Richard Sandomir of the New York Times had the same impression. He went one step further and used a stopwatch to quantify how much viewers see Bob. The answer: Not much.
Sandomir writes:
He has no fixed length of on-screen time. But it turns out he’s not on much. In his first two nights back after sitting out six days with the infection, Costas was a visible presence for a mere 5 minutes 28 seconds on Monday and for 10:17 on Tuesday, nearly half of it an interview with the figure skating analysts Tara Lipinski and Johnny Weir.
Costas was surprised by his figure for Monday’s show. “If you told me 15 minutes, I would say that sounds right,” he said.
The on-air totals for Matt Lauer and Meredith Vieira, who filled in during Costas’s convalescence, were just as modest during the three random nights I measured them, ranging from 3:57 to 8:18. (All these times exclude the minute or two of opening narration to set the stage for the night.)
And then there’s this:
Depending on the sports that fit into the nightly jigsaw puzzle, Costas might disappear from the air for long stretches.

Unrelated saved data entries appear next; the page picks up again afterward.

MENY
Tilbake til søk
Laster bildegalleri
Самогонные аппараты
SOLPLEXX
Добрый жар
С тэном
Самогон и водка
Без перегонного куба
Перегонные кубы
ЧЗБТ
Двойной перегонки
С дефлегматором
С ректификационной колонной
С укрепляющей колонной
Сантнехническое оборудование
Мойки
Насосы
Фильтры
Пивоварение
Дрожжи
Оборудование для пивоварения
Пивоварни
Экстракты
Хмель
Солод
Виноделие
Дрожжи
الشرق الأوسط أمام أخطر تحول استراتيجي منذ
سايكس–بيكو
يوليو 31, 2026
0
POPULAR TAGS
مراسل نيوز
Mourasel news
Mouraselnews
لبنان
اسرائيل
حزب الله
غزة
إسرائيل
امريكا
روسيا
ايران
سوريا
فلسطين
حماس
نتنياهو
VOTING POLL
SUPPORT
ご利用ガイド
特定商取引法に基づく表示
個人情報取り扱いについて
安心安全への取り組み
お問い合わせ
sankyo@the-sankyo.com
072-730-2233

On Monday night, at around 9:40 p.m. Eastern, Costas wrapped up bobsledding, and NBC headed to the final ice dancing performances. NBC went without Costas for about 90 minutes as it broadcast a dance and a commercial break, the kiss-and-cry, the next routine and a break, and on and on, until Meryl Davis and Charlie White won the gold medal.
“I don’t mind when I’m not on,” Costas said. “I will do as much or as little as you need me to do. If you need to do five minutes and that gets it done, that’s fine.”

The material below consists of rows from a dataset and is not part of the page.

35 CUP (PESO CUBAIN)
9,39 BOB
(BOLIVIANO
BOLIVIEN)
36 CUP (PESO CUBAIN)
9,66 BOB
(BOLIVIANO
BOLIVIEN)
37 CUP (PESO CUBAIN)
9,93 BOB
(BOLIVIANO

Yet here’s the key point. It doesn’t matter how long Costas is on. He is the face of NBC’s Olympic coverage.
“Bob’s impact on the Olympics is greater than the amount of minutes he’s actually seen,” said Mike Weisman, a former executive producer of NBC Sports and a longtime friend of Costas’s. “And when Bob wasn’t there, it was a major story. How many other broadcasters can you say that about?”